CHANGE OF FACE: Karadzic wielded steel and drew blood in 1992, left, but more recently he preached spiritual well-being as alter ego Dr. Dabic
Radovan Karadzic's last lair wasn't a cave or a safe house; no secret bolt-holes or special security details shielded him. Instead, the former Bosnian Serb leader, one of the world's most wanted men, was hiding in plain view amid the drab, anonymous housing blocks of New Belgrade, a suburb of the Serbian capital. He was nabbed not by NATO, whose forces had spent 12 years in a vain and sometimes desultory search for him, but by the security forces of Serbia the country whose designs for grandeur he had so ardently tried to further. In the end, it seems, political will rather than operational cunning is the force that will bring Karadzic, 63, to a court in the Hague to face charges of genocide and crimes against humanity in Bosnia from 1992 to 1995.
Karadzic went to ground after the 1995 Dayton accords, which ended the Bosnian war, and was widely thought to have first based himself in the rugged mountains near the border of his native Montenegro. In the years since then, prosecutors at the International Criminal Tribunal for the Former Yugoslavia often complained that NATO and its associated intelligence services weren't trying hard enough to find Karadzic and his Bosnian Serb military commander, Ratko Mladic. Certainly no one has admitted to having had any inkling of Karadzic's final disguise: as a self-styled "spiritual researcher" named Dragan David Dabic.

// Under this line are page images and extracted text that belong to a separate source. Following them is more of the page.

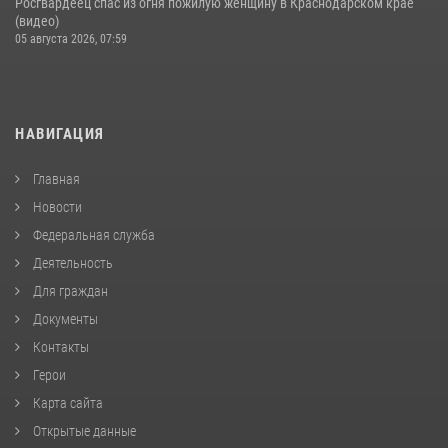
Росгвардеец спас из огня пожилую женщину в Краснодарском крае
(видео)
05 августа 2026, 07:59
НАВИГАЦИЯ
Главная
Новости
Федеральная служба
Деятельность
Для граждан
Документы
Контакты
Герои
Карта сайта
Открытые данные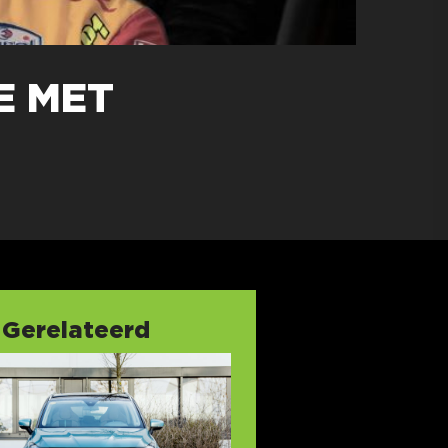
E MET
Gerelateerd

"He was very convincing," said Vladimir Vukcevic, Serbia's special war crimes prosecutor. "He looked like a cross between Sigmund Freud and a beat poet," says Goran Kojic, the editor of the Belgrade magazine Healthy Life, for which "Dr. Dabic" wrote a column. The endless, often vile dilations on the dangers of Islam and the suffering of the Serbs that Karadzic peddled during the war seem to have segued into a snake-oil sales pitch for "personal auras" and "vital energies."
It's not karma, though, that caused Karadzic's arrest to happen when it did. For years, prosecutors at the Hague have considered the Serbian government more interested in protecting Karadzic and Mladic than in finding them. That changed in early July when the coalition government led by President Boris Tadic took power in Belgrade. Tadic had narrowly defeated hard-line nationalists at the polls on May 11, aided by promises from European Union leaders that Brussels wanted to open the door to Serbia's eventual accession provided Belgrade cooperated in bringing Karadzic and Mladic to justice.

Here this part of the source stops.